==== Information shown ====

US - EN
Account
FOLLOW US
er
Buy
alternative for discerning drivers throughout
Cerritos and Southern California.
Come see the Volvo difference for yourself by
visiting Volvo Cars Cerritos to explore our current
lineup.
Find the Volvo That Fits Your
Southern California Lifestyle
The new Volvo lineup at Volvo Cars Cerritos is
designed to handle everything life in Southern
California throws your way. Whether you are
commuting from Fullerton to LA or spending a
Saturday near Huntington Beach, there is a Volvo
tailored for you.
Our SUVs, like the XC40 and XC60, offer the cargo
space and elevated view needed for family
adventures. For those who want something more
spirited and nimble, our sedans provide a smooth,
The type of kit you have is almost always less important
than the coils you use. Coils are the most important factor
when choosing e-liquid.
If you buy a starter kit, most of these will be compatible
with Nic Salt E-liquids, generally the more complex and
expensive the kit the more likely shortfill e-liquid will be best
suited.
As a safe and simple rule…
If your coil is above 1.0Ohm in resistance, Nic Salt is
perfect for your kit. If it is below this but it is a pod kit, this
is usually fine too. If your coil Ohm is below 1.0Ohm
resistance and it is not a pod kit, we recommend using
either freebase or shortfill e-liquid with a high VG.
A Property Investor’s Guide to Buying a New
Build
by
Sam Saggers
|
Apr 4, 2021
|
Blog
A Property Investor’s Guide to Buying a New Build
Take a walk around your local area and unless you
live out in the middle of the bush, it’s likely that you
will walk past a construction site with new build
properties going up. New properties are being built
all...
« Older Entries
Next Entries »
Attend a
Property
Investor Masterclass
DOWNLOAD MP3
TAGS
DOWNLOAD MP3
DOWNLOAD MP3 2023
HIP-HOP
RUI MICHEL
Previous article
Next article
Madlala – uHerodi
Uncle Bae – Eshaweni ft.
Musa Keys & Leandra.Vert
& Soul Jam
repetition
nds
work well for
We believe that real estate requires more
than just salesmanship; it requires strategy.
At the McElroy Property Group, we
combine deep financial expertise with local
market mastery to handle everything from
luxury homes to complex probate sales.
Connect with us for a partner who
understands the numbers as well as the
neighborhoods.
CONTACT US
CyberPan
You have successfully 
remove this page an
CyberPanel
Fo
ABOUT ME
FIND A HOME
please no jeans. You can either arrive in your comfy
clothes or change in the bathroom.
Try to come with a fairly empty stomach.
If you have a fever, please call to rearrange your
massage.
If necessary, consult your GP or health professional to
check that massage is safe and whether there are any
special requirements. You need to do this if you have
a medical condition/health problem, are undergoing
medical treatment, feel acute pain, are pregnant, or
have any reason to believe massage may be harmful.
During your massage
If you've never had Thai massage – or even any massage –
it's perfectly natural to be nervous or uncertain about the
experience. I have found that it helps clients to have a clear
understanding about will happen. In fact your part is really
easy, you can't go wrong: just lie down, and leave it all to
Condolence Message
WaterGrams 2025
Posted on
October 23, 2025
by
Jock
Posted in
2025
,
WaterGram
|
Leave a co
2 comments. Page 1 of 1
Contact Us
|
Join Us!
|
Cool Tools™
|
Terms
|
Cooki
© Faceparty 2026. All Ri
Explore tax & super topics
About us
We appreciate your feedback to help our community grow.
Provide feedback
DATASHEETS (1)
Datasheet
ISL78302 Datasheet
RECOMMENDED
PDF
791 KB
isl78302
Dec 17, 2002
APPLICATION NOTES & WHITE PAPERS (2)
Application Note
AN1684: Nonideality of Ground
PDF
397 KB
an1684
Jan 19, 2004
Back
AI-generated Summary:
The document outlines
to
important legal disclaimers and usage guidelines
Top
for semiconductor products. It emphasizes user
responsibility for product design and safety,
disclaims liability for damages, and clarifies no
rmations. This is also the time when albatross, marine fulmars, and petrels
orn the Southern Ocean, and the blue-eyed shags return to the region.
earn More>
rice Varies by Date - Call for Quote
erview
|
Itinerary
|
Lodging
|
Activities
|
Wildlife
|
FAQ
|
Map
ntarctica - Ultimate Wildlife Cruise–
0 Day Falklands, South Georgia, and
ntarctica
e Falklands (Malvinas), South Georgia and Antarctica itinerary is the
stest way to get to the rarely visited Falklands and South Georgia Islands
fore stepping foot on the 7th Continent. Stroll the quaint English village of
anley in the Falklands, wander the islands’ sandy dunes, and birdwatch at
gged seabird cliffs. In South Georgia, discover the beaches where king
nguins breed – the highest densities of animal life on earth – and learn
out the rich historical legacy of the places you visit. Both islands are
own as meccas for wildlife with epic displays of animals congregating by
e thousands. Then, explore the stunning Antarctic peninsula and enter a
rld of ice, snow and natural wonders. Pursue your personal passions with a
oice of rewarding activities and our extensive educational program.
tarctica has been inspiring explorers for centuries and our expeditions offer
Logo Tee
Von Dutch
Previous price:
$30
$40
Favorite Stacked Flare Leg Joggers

====

## Exercise goal
Within the listing above, locate the line containing "commuting from Fullerton to LA or spending a" and the line containing "spirited and nimble, our". Reproduce those two lines and all lines between them exactly, with nothing added.

## Response area
commuting from Fullerton to LA or spending a
Saturday near Huntington Beach, there is a Volvo
tailored for you.
Our SUVs, like the XC40 and XC60, offer the cargo
space and elevated view needed for family
adventures. For those who want something more
spirited and nimble, our sedans provide a smooth,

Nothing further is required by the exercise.